- TASK TO COMPLETE:
Find the line containing "Unternehmensleitung", then print it and each following line through the end of the records, exactly and with nothing added; leave out any pictures.

- INFORMATION PROVIDED:
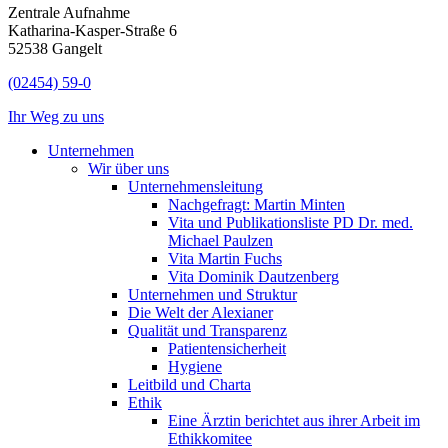
Zentrale Aufnahme
Katharina-Kasper-Straße 6
52538 Gangelt
(02454) 59-0
Ihr Weg zu uns
Unternehmen
Wir über uns
Unternehmensleitung
Nachgefragt: Martin Minten
Vita und Publikationsliste PD Dr. med.
Michael Paulzen
Vita Martin Fuchs
Vita Dominik Dautzenberg
Unternehmen und Struktur
Die Welt der Alexianer
Qualität und Transparenz
Patientensicherheit
Hygiene
Leitbild und Charta
Ethik
Eine Ärztin berichtet aus ihrer Arbeit im
Ethikkomitee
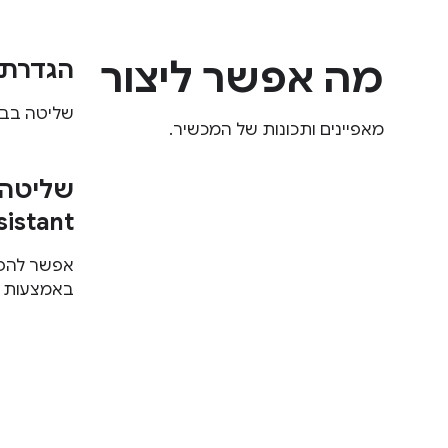
מה אפשר ליצור
הגדרת 
שליטה בבהי
מאפיינים ותכונות של המכשיר.
שליטה 
istant
אפשר להפע
באמצעות Google Assistant.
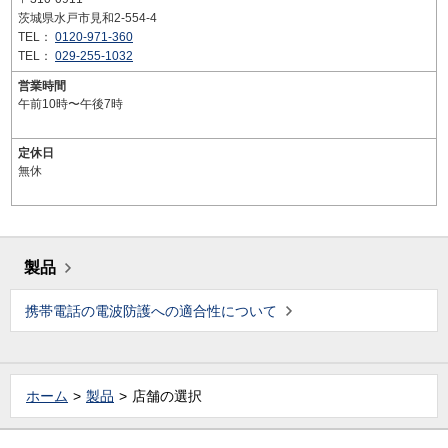
茨城県水戸市見和2-554-4
TEL：
0120-971-360
TEL：
029-255-1032
営業時間
午前10時〜午後7時
定休日
無休
製品
携帯電話の電波防護への適合性について
ホーム
製品
店舗の選択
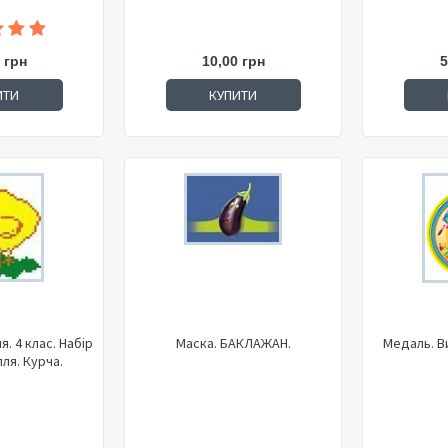
 грн
10,00 грн
5
ИТИ
КУПИТИ
. 4 клас. Набір
Маска. БАКЛАЖАН.
Медаль. В
ля. Курча.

- EXPECTED ANSWER:
Unternehmensleitung
Nachgefragt: Martin Minten
Vita und Publikationsliste PD Dr. med.
Michael Paulzen
Vita Martin Fuchs
Vita Dominik Dautzenberg
Unternehmen und Struktur
Die Welt der Alexianer
Qualität und Transparenz
Patientensicherheit
Hygiene
Leitbild und Charta
Ethik
Eine Ärztin berichtet aus ihrer Arbeit im
Ethikkomitee
מה אפשר ליצור
הגדרת 
שליטה בבהי
מאפיינים ותכונות של המכשיר.
שליטה 
istant
אפשר להפע
באמצעות Google Assistant.
茨城県水戸市見和2-554-4
TEL：
0120-971-360
TEL：
029-255-1032
営業時間
午前10時〜午後7時
定休日
無休
製品
携帯電話の電波防護への適合性について
ホーム
製品
店舗の選択
 грн
10,00 грн
5
ИТИ
КУПИТИ
. 4 клас. Набір
Маска. БАКЛАЖАН.
Медаль. В
ля. Курча.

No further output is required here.